Седая нить — страница 23 из 68

Еле слышный вздох просквозил по листве окрестной – и стихнул. Еле видный свет промелькнул в черноте за влажным окном.)

* * *

Нам с Довлатовым оставалось молчаливо глядеть на остатки небывалой недавней роскоши, а вернее, на то, чего не было, – и действительно, больше не было ни питья, ни еды, – ничего.


И Зверев, проспавший весь день на полу, на своей газете, вдруг вскочил с восклицаньем:

– Бодрит!..

Увидел, что всё уже выпито.

Кивнул головой понимающе.

Достал из-за пазухи спрятанную, целёхонькую чекушку водки. Разлил – всем поровну – на троих. Выпил с нами. Стал, как огурчик, бодрым, крепким, оптимистичным.

И сказал отоспавшийся Зверев:

– Ну, ребята, всё. Отдохнул. Еду. В путь! Мне пора к реалистам!..

И, рванувшись вперёд, к прихожей, хлопнул дверью квартиры, пронёсся вниз по лестнице вихрем стремительным, грохнул дверью подъезда, затопал по дорожке, прошёл по лужам, по набрякшим опавшим листьям, под дождём, сквозь ветер, сквозь темень, сквозь пространство, сквозь время, – и там растворился где-то вдали…
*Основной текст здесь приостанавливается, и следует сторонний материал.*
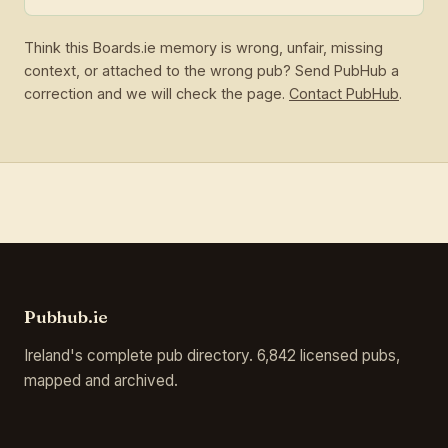
Think this Boards.ie memory is wrong, unfair, missing
context, or attached to the wrong pub? Send PubHub a
correction and we will check the page.
Contact PubHub
.
Pubhub.ie
Ireland's complete pub directory. 6,842 licensed pubs,
mapped and archived.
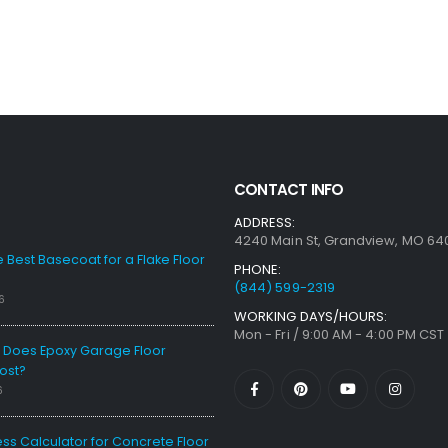
CONTACT INFO
ADDRESS:
4240 Main St, Grandview, MO 64
e Best Basecoat for a Flake Floor
PHONE:
(844) 599-2319
6
WORKING DAYS/HOURS:
Mon - Fri / 9:00 AM - 4:00 PM CST
Does Epoxy Garage Floor
ost?
6
ess Calculator for Concrete Floor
Мы с Довлатовым только вздохнули.

Никого больше нет. Мы одни.

В доме снова шаром покати.

Что ж, придётся опять – выживать.

Я взял тогда с подоконника зверевскую Птицу Времени – и поднял её на ладони повыше – к свету, – вот-вот, почудилось мне, пригрезилось, привиделось, померещилось, поверилось вдруг, – о Господи! – и впрямь она оживёт.


…И тут зазвонил телефон.

Я снял трубку:

– Алло! Я слушаю.

– Володя! – раздался в трубке лукавый зверевский голос, – посмотри-ка там, за тахтой!..

И пошли сплошные гудки.

Что за странность?

И вдруг я – прозрел.

Подошёл я к тахте. Заглянул за неё.

Там стояли две – целых две! – две бутылки. Водки. «Столичной».

Я достал их. Обе. Поставил – как гостинец редкий – на стол.

И на каждой из них – на каждой этикетке – тут же увидел намалёванную с размахом подпись зверевскую – АЗ.

– Посмотри! – сказал я Довлатову.

И Сергей сказал:

– Ну и Зверев!..

Чародей был в своём амплуа.

Позаботился о друзьях.


Чудеса продолжались! Были добротою и дружбой давней, выручавшей всех нас когда-то, мы с Довлатовым – спасены.

И бессонные наши речи вместе с музыкою осенней, вопреки бесчасью, звучали посреди ночной тишины.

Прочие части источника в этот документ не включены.